Typha laxmanni, the graceful cattail will not produce catkins.

Asked June 29, 2020, 10:05 AM EDT

I grow the above cattail in above ground containers. They are very hardy and produce great foliage every year. But they have not flowered in about 6-8 years. Literature says that it may not produce seed heads in warmer climates (zone 9-10). My home is in zone 7 and 900 ft above sea level and surrounded by woods, so I wouldn't consider that to be a tropical setting. Any suggestions regarding nutrition or culture would be appreciated. Thanks

Baltimore County Maryland

1 Response

While we do not have specific culture information for this species, perhaps the soil in the containers is warming enough to the point that it is causing the plants not to flower. Container media does heat up (and cool down) more rapidly and more drastically than soil in the ground.

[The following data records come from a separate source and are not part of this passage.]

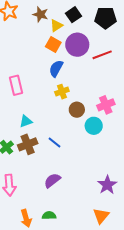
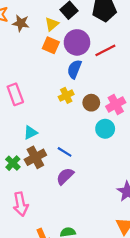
brown star: (40, 14) -> (21, 23), moved
blue semicircle: (56, 69) -> (74, 69), moved
brown circle: (77, 110) -> (91, 103), moved
purple semicircle: (52, 180) -> (65, 176), moved

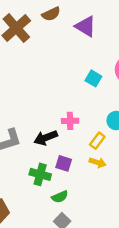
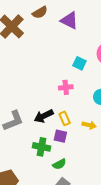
pink cross: (70, 121) -> (66, 87), moved
yellow rectangle: (97, 141) -> (65, 118), moved, turned -56
yellow arrow: (98, 163) -> (89, 125), moved

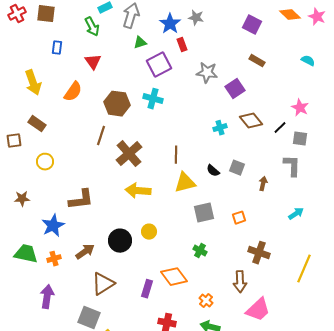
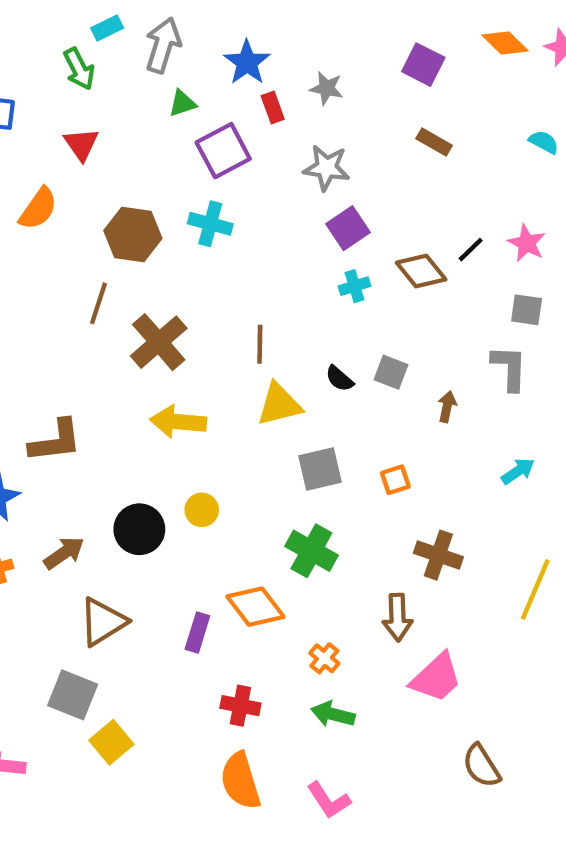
gray star: (196, 18) -> (326, 88), moved
purple square: (235, 89) -> (348, 228), moved
black line: (280, 128) -> (471, 250), moved
green cross: (200, 251) -> (311, 551), size x1.6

The main suspect for plants reluctant to bloom is insufficient sunlight, as they are adapted to growing in open wet areas with high light levels. Are these planters receiving at least 6-8 hours of direct sun a day in the summer?

Have you ever fertilized them? Container soil can become depleted of some nutrients over time and may benefit from a general-purpose fertilizer one or more applications per year (depending on the formulation). Fertilizer won't support flowering if the sun levels are insufficient, but barring that, it may be a reason.

There is a mention on the USDA Forest Service page for a related species (one of our native Typha) that unsubmerged plants have been observed not flowering. Perhaps this one needs to have a few inches of water over its roots at all times to thrive and begin to bloom.